We can enable cross-region replication from the S3 console as follows:

  1. Go to the Management tab of your bucket and click on Replication.
  2. Click on Add rule to add a rule for replication. Select Entire bucket. Use the defaults for the other options and click Next:
  1. In the next screen, select the Destination bucket. Leave the other options as-is and click Next:
  1. In the the Configure options screen, ask S3 to create the required IAM role, name your rule (by selecting the relevant option), and then click Next:
  1. In the next screen, review the rule and click Save.
  2. Upload an object to the source bucket and verify whether the object is replicated in the destination bucket. Also, verify that the value of the Replication Status field of the object in the object's Overview tab is COMPLETE once replication is completed.

The autogenerated role's permissions policy document and trust policy document are available with code files as replication-permissions-policy.json and assume-role-policy.json.

How it works...

In this recipe, we enabled cross-region replication within the same account. We replicated the entire bucket. We can also specify a subset of objects using a prefix or tags. We did not change the storage class of replicated objects in this recipe even though we can.
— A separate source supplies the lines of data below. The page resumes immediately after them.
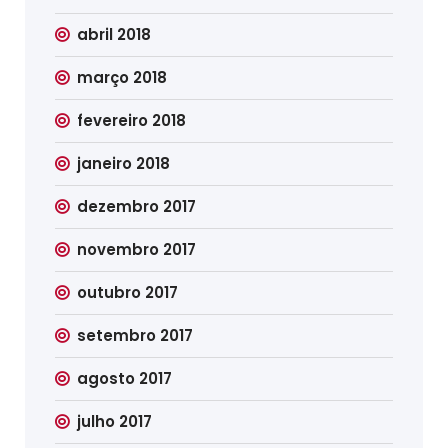
abril 2018
março 2018
fevereiro 2018
janeiro 2018
dezembro 2017
novembro 2017
outubro 2017
setembro 2017
agosto 2017
julho 2017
Here are the prerequisites for cross-region replication:

  1. Source and destination buckets must be version-enabled and should be in different regions.
  2. Replication can be done only to a single destination bucket.
  3. S3 should have permission to replicate to a destination bucket.
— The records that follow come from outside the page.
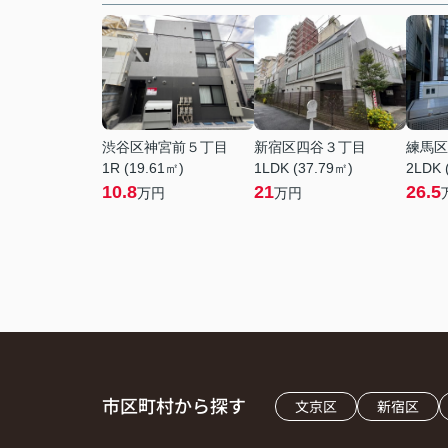
渋谷区神宮前５丁目
新宿区四谷３丁目
練馬区
1R (19.61㎡)
1LDK (37.79㎡)
2LDK 
10.8
21
26.5
万円
万円
市区町村から探す
文京区
新宿区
We asked S3 to create the required role for replication. The autogenerated role has a permissions policy with s3:Get* and s3:ListBucket permissions on the source bucket, and s3:ReplicateObject, s3:ReplicateDelete, s3:ReplicateTags, and s3:GetObjectVersionTagging permissions on the destination bucket.

There's more...

The steps to enable cross-region replication from the CLI can be summarized as follows:

  1. Create a role that can be assumed by S3, with a permissions policy with the s3:Get* and s3:ListBucket actions for the source bucket and objects, and the s3:ReplicateObject, s3:ReplicateDelete, s3:ReplicateTags, and s3:GetObjectVersionTagging actions for the destination bucket objects.
  2. Create (or update) a replication configuration for the bucket using the aws s3api put-bucket-replication command providing a replication configuration JSON.

Complete CLI commands and policy JSON files are available with the code files.

Let's quickly go through some more details related to S3 cross-region replication:

  • Cross-region replication is done via SSL.
  • Only objects that were added after enabling cross-region replication are replicated.
  • If the source bucket owner does not have read object or read ACL permission, objects are not replicated.
  • By default, the source object's ACLs are replicated. However, changing ownership to the destination bucket owner can be configured.
  • Objects with SSE-C encryption are not currently replicated.
  • To replicate objects with SSE-KMS encryption, we need to provide one or more KMS keys as required for S3 to decrypt the objects. KMS requests related to S3 in the source and destination regions can cause us to exceed the KMS request limit for our account. We can request an increase in our KMS request limit from AWS.
  • Since replication happens asynchronously, it might take some time (even up to hours for larger objects) to replicate.
  • Sub-resource changes are not currently replicated. For example, automated life cycle management rules are not replicated. However, we can configure a change in the current storage class of the object during replication.
  • We cannot replicate from a replica bucket.
  • Deleting a version in the source bucket does not delete the version in the destination bucket. This adds additional protection to data. A delete marker was replicated with the old schema if DeleteMarkerReplication is enabled. However, the new schema does not support delete marker replication, which would prevent any delete actions from replicating.